EXERCISE INSTRUCTIONS:
Below are the records. Gather each line that holds "Cuasso".

Dataset excerpts:
━━━

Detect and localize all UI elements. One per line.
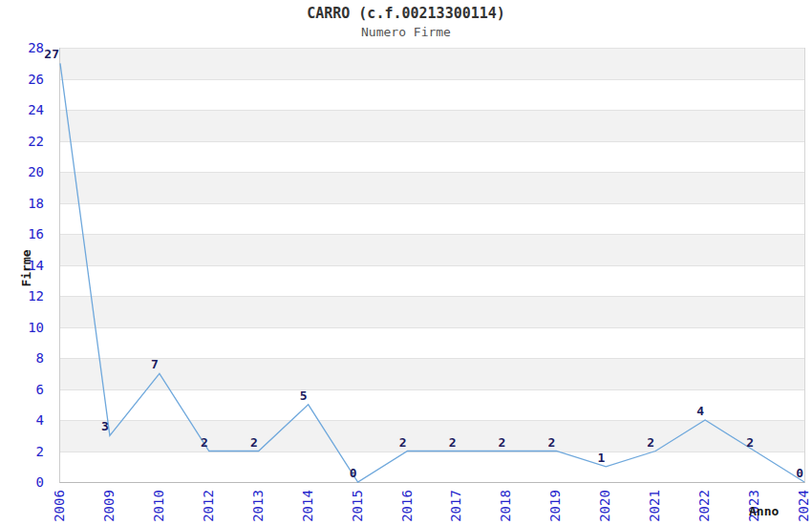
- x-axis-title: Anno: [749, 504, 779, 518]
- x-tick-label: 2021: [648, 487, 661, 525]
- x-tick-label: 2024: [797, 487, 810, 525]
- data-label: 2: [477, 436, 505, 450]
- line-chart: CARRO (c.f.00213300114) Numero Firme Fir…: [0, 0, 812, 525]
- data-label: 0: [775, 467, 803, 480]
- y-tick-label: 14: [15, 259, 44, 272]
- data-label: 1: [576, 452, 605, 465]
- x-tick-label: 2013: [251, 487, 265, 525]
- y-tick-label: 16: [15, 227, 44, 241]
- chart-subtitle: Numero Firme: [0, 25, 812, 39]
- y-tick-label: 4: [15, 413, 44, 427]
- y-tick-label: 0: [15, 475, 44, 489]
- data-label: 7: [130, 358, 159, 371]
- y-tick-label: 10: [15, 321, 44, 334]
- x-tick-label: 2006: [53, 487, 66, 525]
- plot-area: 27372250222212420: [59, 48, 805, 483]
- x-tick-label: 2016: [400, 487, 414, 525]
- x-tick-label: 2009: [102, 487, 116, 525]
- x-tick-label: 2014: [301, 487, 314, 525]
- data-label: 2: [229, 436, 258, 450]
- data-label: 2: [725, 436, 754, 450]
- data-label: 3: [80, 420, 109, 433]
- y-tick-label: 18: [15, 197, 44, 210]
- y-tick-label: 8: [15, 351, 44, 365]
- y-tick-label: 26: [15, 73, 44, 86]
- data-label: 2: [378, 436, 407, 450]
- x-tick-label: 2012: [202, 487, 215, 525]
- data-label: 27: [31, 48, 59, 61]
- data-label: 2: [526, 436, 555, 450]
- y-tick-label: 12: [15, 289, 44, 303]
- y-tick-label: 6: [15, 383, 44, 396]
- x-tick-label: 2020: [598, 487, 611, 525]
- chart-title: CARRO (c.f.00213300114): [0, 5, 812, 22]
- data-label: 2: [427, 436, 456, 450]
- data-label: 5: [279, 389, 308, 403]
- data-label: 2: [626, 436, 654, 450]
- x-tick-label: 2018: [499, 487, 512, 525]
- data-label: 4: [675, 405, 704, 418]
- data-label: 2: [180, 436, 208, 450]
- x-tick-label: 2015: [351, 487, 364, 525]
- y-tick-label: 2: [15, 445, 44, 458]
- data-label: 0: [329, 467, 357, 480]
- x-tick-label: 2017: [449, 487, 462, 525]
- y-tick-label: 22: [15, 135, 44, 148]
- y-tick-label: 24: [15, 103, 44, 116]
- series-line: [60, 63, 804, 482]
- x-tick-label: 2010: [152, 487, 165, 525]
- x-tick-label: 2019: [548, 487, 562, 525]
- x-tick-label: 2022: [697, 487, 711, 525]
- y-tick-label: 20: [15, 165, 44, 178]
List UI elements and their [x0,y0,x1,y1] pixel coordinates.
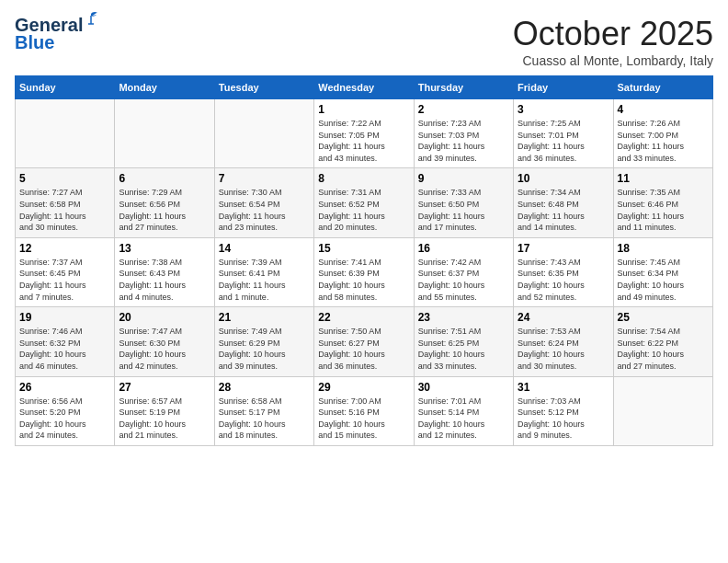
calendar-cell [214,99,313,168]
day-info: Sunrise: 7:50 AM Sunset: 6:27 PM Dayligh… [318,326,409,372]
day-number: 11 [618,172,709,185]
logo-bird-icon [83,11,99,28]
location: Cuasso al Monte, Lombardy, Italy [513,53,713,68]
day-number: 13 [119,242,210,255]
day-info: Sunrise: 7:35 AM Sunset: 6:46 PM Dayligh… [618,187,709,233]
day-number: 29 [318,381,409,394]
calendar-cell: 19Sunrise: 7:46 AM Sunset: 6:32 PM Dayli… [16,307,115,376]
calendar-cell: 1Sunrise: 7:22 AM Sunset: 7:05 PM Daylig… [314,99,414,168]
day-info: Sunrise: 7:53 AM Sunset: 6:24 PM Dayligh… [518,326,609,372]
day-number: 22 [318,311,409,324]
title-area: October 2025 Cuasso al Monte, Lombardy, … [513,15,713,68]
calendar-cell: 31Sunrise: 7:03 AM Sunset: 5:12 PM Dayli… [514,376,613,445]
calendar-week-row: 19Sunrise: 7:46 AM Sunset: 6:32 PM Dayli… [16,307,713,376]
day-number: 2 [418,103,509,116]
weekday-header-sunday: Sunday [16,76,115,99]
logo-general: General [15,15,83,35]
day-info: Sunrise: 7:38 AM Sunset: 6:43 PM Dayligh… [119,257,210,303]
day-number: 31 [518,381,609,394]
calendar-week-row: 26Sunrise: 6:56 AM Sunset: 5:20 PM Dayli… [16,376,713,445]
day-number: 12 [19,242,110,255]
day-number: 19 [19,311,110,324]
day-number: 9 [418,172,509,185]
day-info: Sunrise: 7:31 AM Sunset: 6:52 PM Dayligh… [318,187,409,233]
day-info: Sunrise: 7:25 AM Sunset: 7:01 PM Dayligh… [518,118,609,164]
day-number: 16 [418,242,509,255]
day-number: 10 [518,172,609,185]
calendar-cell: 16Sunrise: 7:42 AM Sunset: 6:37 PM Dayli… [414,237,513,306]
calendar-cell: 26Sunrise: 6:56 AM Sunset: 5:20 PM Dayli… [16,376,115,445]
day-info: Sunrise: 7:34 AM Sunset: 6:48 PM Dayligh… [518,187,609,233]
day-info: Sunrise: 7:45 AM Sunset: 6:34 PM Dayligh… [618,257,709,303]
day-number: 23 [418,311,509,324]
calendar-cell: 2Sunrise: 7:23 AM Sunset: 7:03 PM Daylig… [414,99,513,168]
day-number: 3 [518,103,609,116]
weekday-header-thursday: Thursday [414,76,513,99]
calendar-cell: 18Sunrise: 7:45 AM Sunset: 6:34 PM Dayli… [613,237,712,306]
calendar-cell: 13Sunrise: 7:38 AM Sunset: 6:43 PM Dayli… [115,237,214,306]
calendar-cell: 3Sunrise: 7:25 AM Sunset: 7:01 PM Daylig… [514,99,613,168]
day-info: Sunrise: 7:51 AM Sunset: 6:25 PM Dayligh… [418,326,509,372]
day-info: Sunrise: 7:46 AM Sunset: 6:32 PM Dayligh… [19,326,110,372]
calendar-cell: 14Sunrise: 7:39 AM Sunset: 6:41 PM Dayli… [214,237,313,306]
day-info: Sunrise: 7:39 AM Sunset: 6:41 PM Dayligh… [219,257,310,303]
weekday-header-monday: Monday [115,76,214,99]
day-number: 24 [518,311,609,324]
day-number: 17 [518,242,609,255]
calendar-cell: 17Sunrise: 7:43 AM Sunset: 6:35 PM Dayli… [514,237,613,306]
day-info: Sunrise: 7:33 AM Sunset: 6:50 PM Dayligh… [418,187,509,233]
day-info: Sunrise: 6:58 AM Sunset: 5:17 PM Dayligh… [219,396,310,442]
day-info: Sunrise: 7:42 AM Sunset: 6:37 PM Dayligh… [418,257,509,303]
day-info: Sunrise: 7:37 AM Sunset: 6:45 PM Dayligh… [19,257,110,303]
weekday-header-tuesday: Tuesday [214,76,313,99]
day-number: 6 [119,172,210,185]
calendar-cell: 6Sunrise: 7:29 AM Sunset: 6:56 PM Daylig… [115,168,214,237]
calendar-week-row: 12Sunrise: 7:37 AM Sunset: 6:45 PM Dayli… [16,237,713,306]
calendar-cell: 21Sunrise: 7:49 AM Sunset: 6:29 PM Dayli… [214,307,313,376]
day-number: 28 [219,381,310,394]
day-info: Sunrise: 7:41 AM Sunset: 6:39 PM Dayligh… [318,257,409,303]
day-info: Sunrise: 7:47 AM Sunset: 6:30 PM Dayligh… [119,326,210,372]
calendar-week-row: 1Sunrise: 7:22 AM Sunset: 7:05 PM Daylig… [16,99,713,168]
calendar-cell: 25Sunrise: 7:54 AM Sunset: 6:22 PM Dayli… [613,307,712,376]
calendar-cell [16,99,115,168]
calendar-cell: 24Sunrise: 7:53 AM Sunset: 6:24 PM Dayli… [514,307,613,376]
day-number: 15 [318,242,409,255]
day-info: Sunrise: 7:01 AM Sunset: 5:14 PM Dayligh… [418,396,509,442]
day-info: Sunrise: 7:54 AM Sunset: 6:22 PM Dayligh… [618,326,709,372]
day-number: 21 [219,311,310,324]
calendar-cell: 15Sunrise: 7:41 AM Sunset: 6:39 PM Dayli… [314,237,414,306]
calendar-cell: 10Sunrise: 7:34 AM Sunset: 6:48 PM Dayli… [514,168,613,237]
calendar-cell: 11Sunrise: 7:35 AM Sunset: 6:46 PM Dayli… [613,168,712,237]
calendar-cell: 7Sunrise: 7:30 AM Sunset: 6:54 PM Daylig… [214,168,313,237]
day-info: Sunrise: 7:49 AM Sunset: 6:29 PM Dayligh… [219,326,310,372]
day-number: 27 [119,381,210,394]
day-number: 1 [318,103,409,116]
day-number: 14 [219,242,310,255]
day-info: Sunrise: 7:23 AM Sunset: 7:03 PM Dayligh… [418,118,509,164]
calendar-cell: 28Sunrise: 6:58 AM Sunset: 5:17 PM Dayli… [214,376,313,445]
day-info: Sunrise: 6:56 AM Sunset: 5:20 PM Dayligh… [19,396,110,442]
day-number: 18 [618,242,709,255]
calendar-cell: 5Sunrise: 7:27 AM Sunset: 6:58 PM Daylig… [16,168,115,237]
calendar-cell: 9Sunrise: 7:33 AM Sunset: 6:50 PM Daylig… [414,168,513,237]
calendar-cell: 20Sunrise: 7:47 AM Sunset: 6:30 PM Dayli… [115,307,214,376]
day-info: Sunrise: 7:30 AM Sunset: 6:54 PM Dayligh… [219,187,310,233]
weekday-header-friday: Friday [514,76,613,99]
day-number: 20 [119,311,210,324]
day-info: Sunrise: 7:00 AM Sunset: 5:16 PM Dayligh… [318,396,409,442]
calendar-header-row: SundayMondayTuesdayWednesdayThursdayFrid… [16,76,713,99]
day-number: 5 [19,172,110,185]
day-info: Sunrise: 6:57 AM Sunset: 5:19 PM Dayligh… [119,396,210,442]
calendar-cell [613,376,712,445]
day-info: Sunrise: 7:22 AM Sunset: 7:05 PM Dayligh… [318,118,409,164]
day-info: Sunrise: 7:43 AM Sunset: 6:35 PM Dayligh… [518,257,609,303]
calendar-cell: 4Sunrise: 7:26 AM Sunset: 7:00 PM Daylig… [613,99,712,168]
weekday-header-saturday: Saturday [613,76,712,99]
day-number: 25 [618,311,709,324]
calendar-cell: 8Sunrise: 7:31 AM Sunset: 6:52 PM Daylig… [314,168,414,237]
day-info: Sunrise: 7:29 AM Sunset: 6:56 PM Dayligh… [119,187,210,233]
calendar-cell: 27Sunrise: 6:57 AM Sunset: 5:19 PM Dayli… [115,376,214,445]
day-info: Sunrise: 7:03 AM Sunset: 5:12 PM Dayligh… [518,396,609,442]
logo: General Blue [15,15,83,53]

━━━

ANSWER SECTION:
location: Cuasso al Monte, Lombardy, Italy [513,53,713,68]
title-area: October 2025 Cuasso al Monte, Lombardy, … [513,15,713,68]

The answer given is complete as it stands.